____ PROVIDED MATERIAL

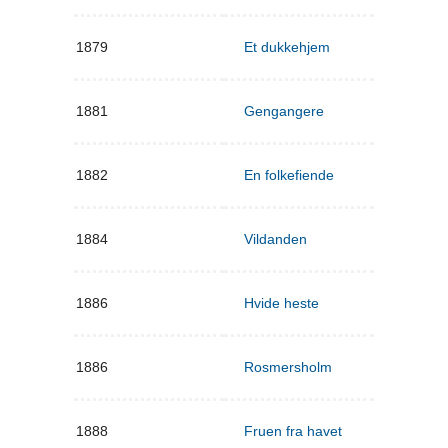
1879
Et dukkehjem
1881
Gengangere
1882
En folkefiende
1884
Vildanden
1886
Hvide heste
1886
Rosmersholm
1888
Fruen fra havet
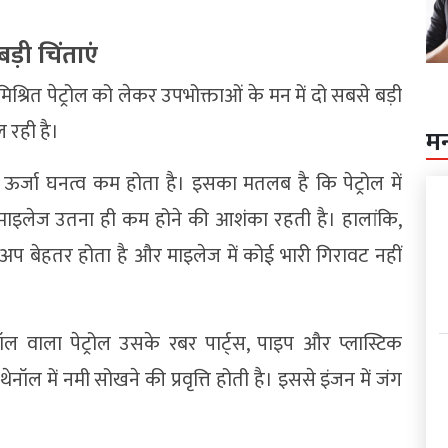
ड़ी चिंताएं
ित पेट्रोल को लेकर उपभोक्ताओं के मन में दो सबसे बड़ी
ल रही है।
म
बले ऊर्जा घनत्व कम होता है। इसका मतलब है कि पेट्रोल में
का माइलेज उतना ही कम होने की आशंका रहती है। हालांकि,
कअप बेहतर होता है और माइलेज में कोई भारी गिरावट नहीं
नॉल वाला पेट्रोल उसके रबर पार्ट्स, पाइप और प्लास्टिक
ॉल में नमी सोखने की प्रवृत्ति होती है। इससे इंजन में जंग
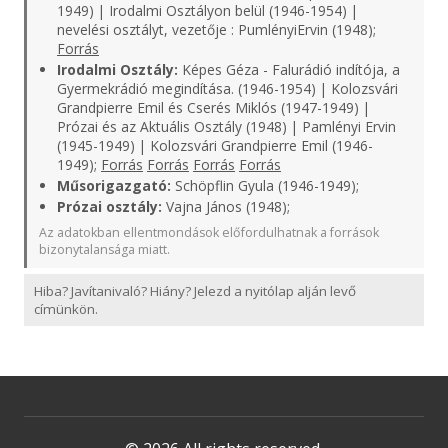
1949) | Irodalmi Osztályon belül (1946-1954) |
nevelési osztályt, vezetője : PumlényiErvin (1948);
Forrás
Irodalmi Osztály:
Képes Géza - Falurádió indítója, a
Gyermekrádió megindítása. (1946-1954) | Kolozsvári
Grandpierre Emil és Cserés Miklós (1947-1949) |
Prózai és az Aktuális Osztály (1948) | Pamlényi Ervin
(1945-1949) | Kolozsvári Grandpierre Emil (1946-
1949);
Forrás
Forrás
Forrás
Forrás
Műsorigazgató:
Schöpflin Gyula (1946-1949);
Prózai osztály:
Vajna János (1948);
Az adatokban ellentmondások előfordulhatnak a források
bizonytalansága miatt.
Hiba? Javítanivaló? Hiány? Jelezd a nyitólap alján levő
címünkön.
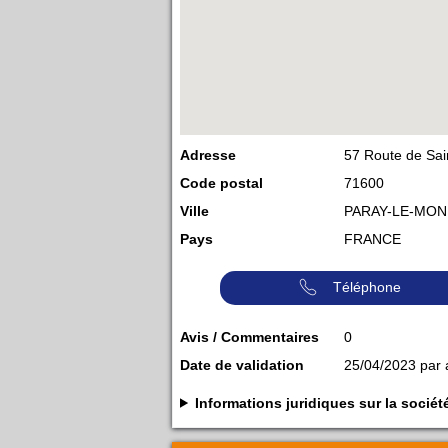
Adresse
57 Route de Sai
Code postal
71600
Ville
PARAY-LE-MON
Pays
FRANCE
Téléphone
Avis / Commentaires
0
Date de validation
25/04/2023 par
Informations juridiques sur la soc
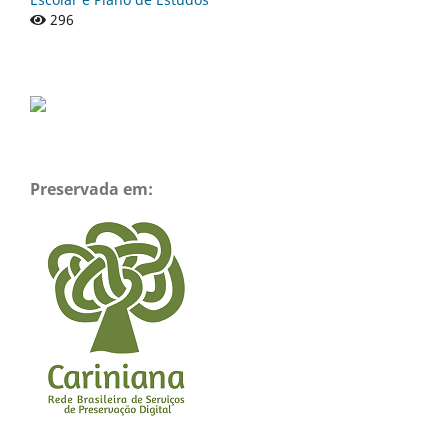
296
Preservada em:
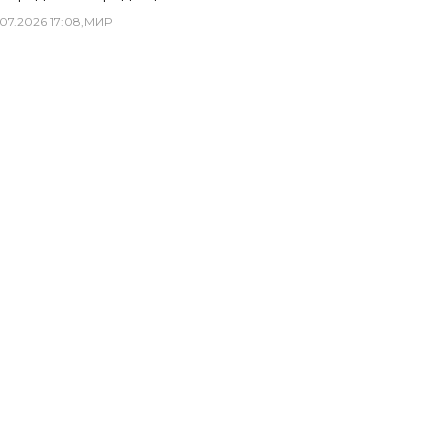
07
.
2026
17
:
08
,
МИР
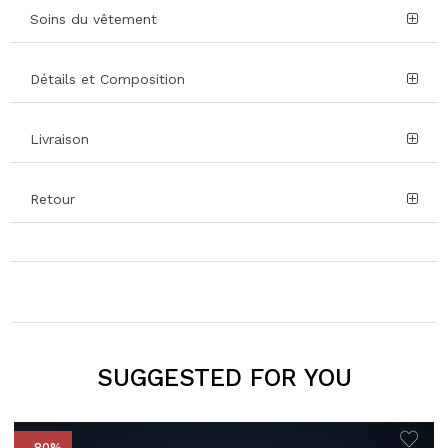
Soins du vêtement
Détails et Composition
Livraison
Retour
SUGGESTED FOR YOU
- 80%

________

From the entries above, list each line with "Emil" in it.

Grandpierre Emil és Cserés Miklós (1947-1949) |
(1945-1949) | Kolozsvári Grandpierre Emil (1946-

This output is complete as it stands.